Pendant que tu composes cet album, tu continues de jouer en club...

En ce moment, je fais beaucoup de choses. Je suis un peu passé à côté des tournées et des festivals quand j'ai créé la musique du film « Go Fast ». Aujourd'hui, je suis très content d'y revenir avec ma compilation. Car c'est toujours un bonheur de voyager, de rencontrer d'autres cultures. Pendant la création d'un album, ces voyages aident aussi à la maturation des idées. Les précédents albums, j'étais beaucoup plus cloisonné.

Tu n'es pas lassé du clubbing ?

J'ai joué à Moscou récemment. Je suis arrivé à 23h, je suis reparti à 7h, parce qu'il n'y avait pas d'autre vol. Mais la soirée, dans une usine désaffectée, était extraordinaire. Les Moscovites étaient vraiment là pour faire la fête. Le jour où j'arriverai sur scène et que je n'aurai plus envie de m'amuser, là il faudra que je me pose la question de savoir s'il faut continuer.
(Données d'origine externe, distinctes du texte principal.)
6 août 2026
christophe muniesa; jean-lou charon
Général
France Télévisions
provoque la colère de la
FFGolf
A 40 ans, je me demanderai si n'est pas ridicule de faire danser des jeunes de 20 ans. Faudrait demander à Laurent [Garnier] ce qu'il en pense. Je le vois toujours comme un enfant quand il joue. Il a ce regard et cette envie. Si j'arrive à garder cette fraîcheur, je pense que je continuerai. Mais physiquement, c'est assez difficile.

Laurent Garnier, que représente-t-il pour toi ?
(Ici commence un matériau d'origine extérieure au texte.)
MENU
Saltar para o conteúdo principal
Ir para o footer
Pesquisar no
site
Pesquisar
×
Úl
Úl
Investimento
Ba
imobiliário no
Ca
Il m'a toujours beaucoup aidé, même si je n'ai jamais été sur son label. Partout dans le monde, il a toujours prêché la bonne parole me concernant. C'est quelqu'un que j'apprécie à chaque fois de rencontrer et de jouer avec. Il te donne toujours cette énergie que tu peux perdre dans les méandres du clubbing.